— Так, милый, — Катька стояла посреди нашей квартиры с видом Наполеона перед вторжением в Россию. — Теперь ты женатый человек. А это значит — новые правила. Носки летят в корзину, а не под диван. Трусы — туда же, а не на люстру. И вообще забудь, что пол — это большая полка для вещей!
Я кивнул, хотя в голове крутилось: «Твою ж дивизию! Мы только вчера расписались, у меня ещё похмелье не прошло, а она уже начинает строить из меня пай-мальчика!»
— И главное, — продолжила молодая жена, доставая откуда-то здоровенную папку. ПАПКУ, мать её! С разноцветными закладками! — Я составила небольшой свод правил семейной жизни. Всего 147 пунктов.
— Сто… чего?! — я поперхнулся воздухом.
— Не ори, — отмахнулась она. — Там всё по делу. Пункт первый: унитаз. Крышка всегда опущена. ВСЕГДА. Даже если квартиру затопило, землетрясение началось или зомби-апокалипсис — крышка внизу!
Вчера в ЗАГСе всё было как в тумане. Белое платье, шампанское рекой, тёща рыдала так, будто дочь не замуж выдавала, а на органы. Тамада орал что-то про «горько», я смотрел на Катьку и думал: «Ёпрст, какая же она красивая! Повезло мне!»

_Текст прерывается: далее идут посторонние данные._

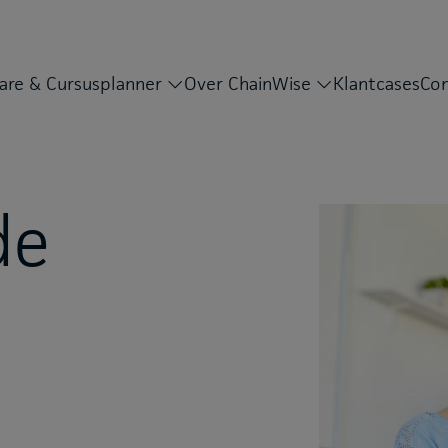
are & Cursusplanner
Over ChainWise
Klantcases
Con
de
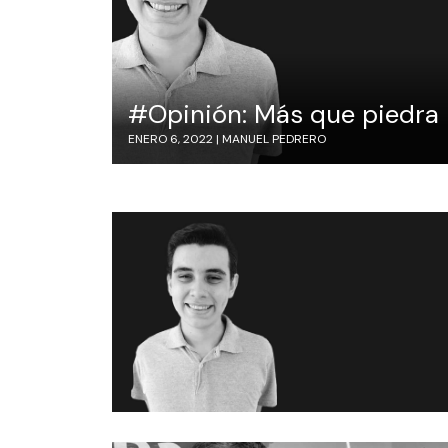
#Opinión: Más que piedra
ENERO 6, 2022 |
MANUEL PEDRERO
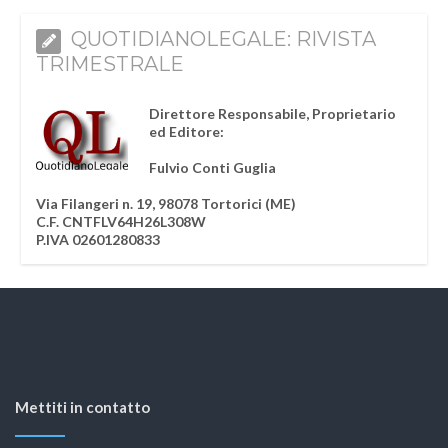
QUOTIDIANOLEGALE: RIVISTA
TRIMESTRALE
Direttore Responsabile, Proprietario
ed Editore:
Fulvio Conti Guglia
Via Filangeri n. 19, 98078 Tortorici (ME)
C.F. CNTFLV64H26L308W
P.IVA 02601280833
Mettiti in contatto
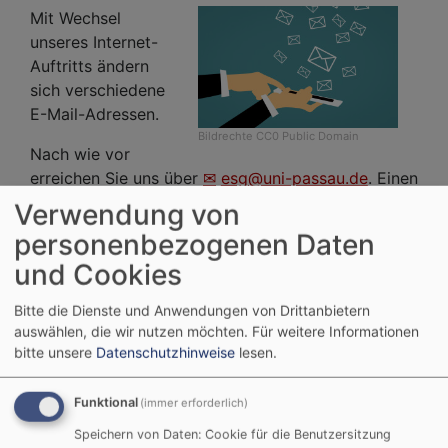
Mit Wechsel
unseres Internet-
Auftritts ändern
sich verschiedene
E-Mail-Adressen.
Bildrechte
CC0 Public Domain
Nach wie vor
erreichen Sie uns über
esg@uni-passau.de
. Einen
Überblick über alle Kontaktmöglichkeiten finden
Verwendung von
Sie unter
https://esg-passau.de/team
.
personenbezogenen Daten
und Cookies
Aktuell
Kontakt
Bitte die Dienste und Anwendungen von Drittanbietern
auswählen, die wir nutzen möchten.
Für weitere Informationen
bitte unsere
Datenschutzhinweise
lesen.
Herzlich Willkommen in
der ESG Passau !
Funktional
(immer erforderlich)
Speichern von Daten: Cookie für die Benutzersitzung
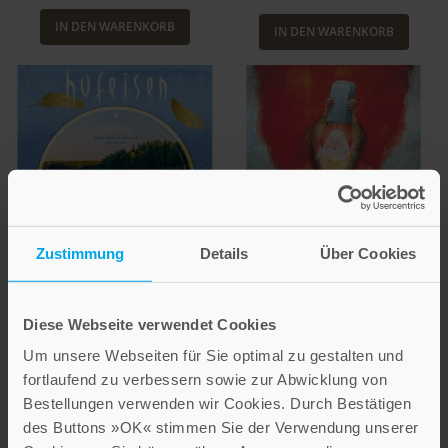
IN DEN WARENKORB
IN DEN WARENKORB
Zustimmung
Details
Über Cookies
Diese Webseite verwendet Cookies
Andachtsbild mit Text
Hans-Jürgen Hufeisen
Sieger Köder
Um unsere Webseiten für Sie optimal zu gestalten und
Meine Seele ist still
fortlaufend zu verbessern sowie zur Abwicklung von
Das Gesetz vom Sinai
in mir wie ein See
Bestellungen verwenden wir Cookies. Durch Bestätigen
Bestell-Nr: 923 T
Harmonie in Zeit und Raum
des Buttons »OK« stimmen Sie der Verwendung unserer
Ab
Bestell-Nr: 71064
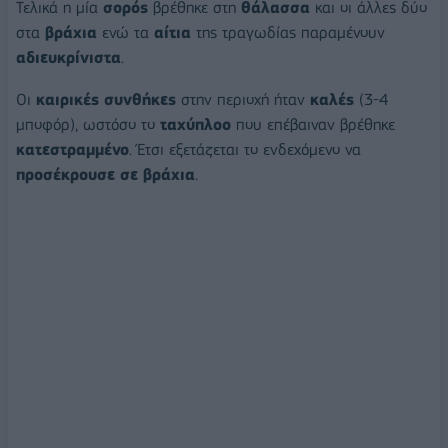
Τελικά η μία
σορός
βρέθηκε στη
θάλασσα
και οι άλλες δύο
στα
βράχια
ενώ τα
αίτια
της τραγωδίας παραμένουν
αδιευκρίνιστα
.
Οι
καιρικές συνθήκες
στην περιοχή ήταν
καλές
(3-4
μποφόρ), ωστόσο το
ταχύπλοο
που επέβαιναν βρέθηκε
κατεστραμμένο
. Έτσι εξετάζεται το ενδεχόμενο να
προσέκρουσε σε βράχια
.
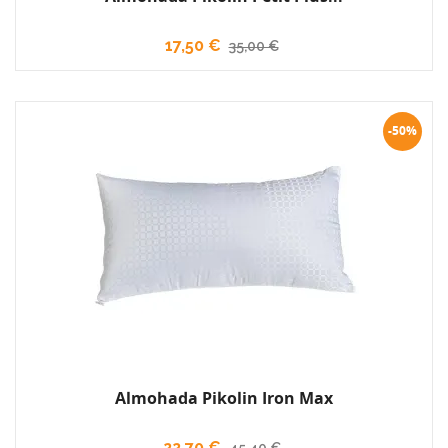
17,50 €
35,00 €
-50%
Almohada Pikolin Iron Max
22,70 €
45,40 €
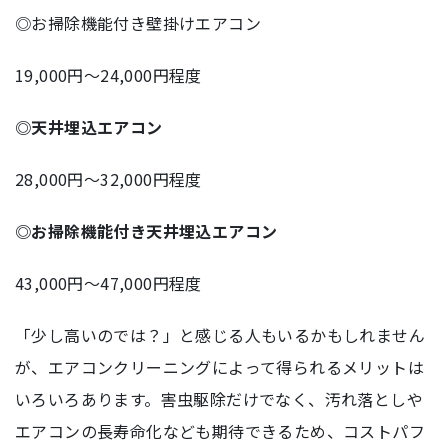
◎お掃除機能付き壁掛けエアコン
19,000円～24,000円程度
◎天井埋込エアコン
28,000円～32,000円程度
◎お掃除機能付き天井埋込エアコン
43,000円～47,000円程度
「少し高いのでは？」と感じる人もいるかもしれません
が、エアコンクリーニングによって得られるメリットは
いろいろあります。害虫駆除だけでなく、汚れ落としや
エアコンの長寿命化なども期待できるため、コストパフ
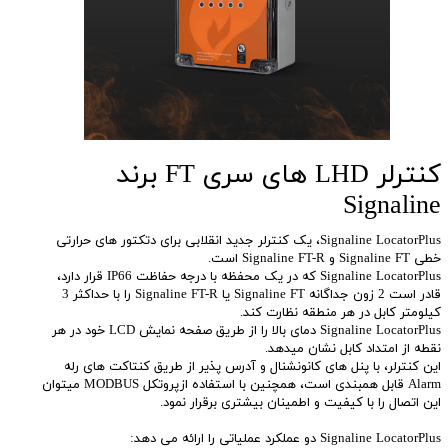
کنترلر LHD های سری FT برند
Signaline
Signaline LocatorPlus، یک کنترلر جدید انقلابی برای دتکتور های حرارتی
خطی Signaline FT و Signaline FT-R است.
Signaline LocatorPlus که در یک محفظه با درجه حفاظت IP66 قرار دارد،
قادر است 2 زون جداگانه Signaline FT یا Signaline FT-R را با حداکثر 3
کیلومتر کابل در هر منطقه نظارت کند.
Signaline LocatorPlus دمای بالا را از طریق صفحه نمایش LCD خود در هر
نقطه از امتداد کابل نشان میدهد.
این کنترلر، با پنل های کانونشنال و آدرس پذیر از طریق کنتاکت های رله
Alarm قابل همبندی است، همچنین با استفاده ازپروتکل MODBUS میتوان
این اتصال را با کیفیت و اطمینان بیشتری برقرار نمود.
Signaline LocatorPlus دو عملکرد عملیاتی را ارائه می دهد:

Щас вот сижу и думаю — это мне повезло или это меня накрыло?
— Пункт семнадцатый, — Катька листала свою папочку как следователь протокол допроса. — Пиво. Максимум две бутылки в неделю. Лучше одна. А ещё лучше — квас!
— Квас?! — я подскочил как ужаленный. — Кать, ты чего? Я ж не алкоголик какой, чтоб меня на квас сажать!
— Витя, дорогой, — она улыбнулась так, что мороз по спине пробежал. — Помнишь свой мальчишник? Когда вы с Лёхой решили «по пивку» выпить, а закончилось вызовом скорой соседу? Он до сих пор дёргается, когда слышит звук открывающейся банки!
Блин. Про мальчишник я действительно помнил смутно. Что-то там было с караоке, огнетушителем и надувным бассейном на балконе. Детали терялись в алкогольном тумане, но, судя по фоткам в телефоне, веселились мы знатно.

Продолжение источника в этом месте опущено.